Filing an application to leave to appeal will be filed, as a rule, at the district court, within 30 days of the date of rendering the decision, and it will briefly specify the reasons for the appeal indicating the relevant case law. If a leave to appeal is granted, the appeal will be filed within 15 days thereafter.

United Kingdom Small Flag United Kingdom

Under the 1996 Act, an award may be challenged (a) as to its substantive jurisdiction (s.67(1)); or (b) due to the existence of a serious irregularity affecting the tribunal, the proceedings or the award (s.68). Unless otherwise agreed by the parties, the parties can appeal to the court on a question of law arising out of an award made in the proceedings (s.69(1)). Appealing under s.69 is difficult and only happens in rare circumstances. The grounds for challenge and appeal are stated in these sections and the procedure is outlined in the Civil Procedure Rules.
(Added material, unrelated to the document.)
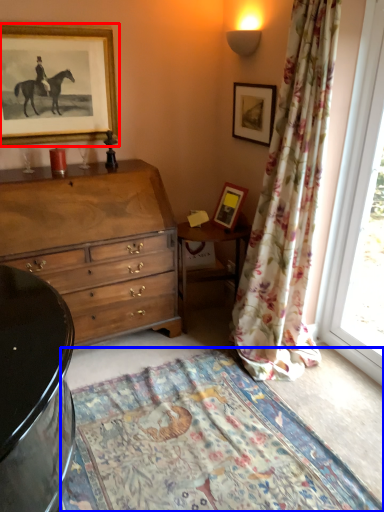 Question: Which point is further to the camera, picture frame (highlighted by a red box) or blanket (highlighted by a blue box)?

Choices:
 (A) picture frame
 (B) blanket

Answer: (A)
Romania Small Flag Romania

The parties may file a request to set aside the arbitral award on the following grounds:

  • the dispute was non-arbitrable
  • the arbitration agreement did not exist or was invalid or ineffective
  • the constitution of the arbitral tribunal was not in accordance with the arbitration agreement
  • the party requesting the setting aside of the award was not duly notified of the hearing when the main arguments were heard and was absent when the hearing took place
  • the arbitral award was rendered after expiry of the time limit, even though at least one party submitted its intention to object to the late issuance of the award and the parties opposed the continuation of the proceedings after expiry of the time limit
  • the award granted something which was not requested (ultra petita) or more than was requested (plus petita).
  • the award failed to mention the tribunal’s decision on the relief sought and did not include the reasoning behind the decision, the date and place of the decision or the signatures of the arbitrators.
  • the award violated public policy, mandatory legal provisions or morality.
  • subsequent to issuance of the final award, the Constitutional Court has declared unconstitutional the legal provisions challenged by a party during the arbitral proceedings or other legal provisions included in the challenged piece of legislation that are closely related to and inseparable from those challenged.

The request to set aside the arbitral award may be filed within one month of service of the award on the parties, unless the request is grounded on the subsequent issuance of the Constitutional Court, where the time limit is three months after publication of that court’s decision. Certain reasons for setting aside an arbitral award may be deemed waived if they are not raised before the arbitral tribunal at the start of the process (particularly those relating to the jurisdiction and constitution of the arbitral tribunal). A request to set aside is subject to a fixed court fee under the law.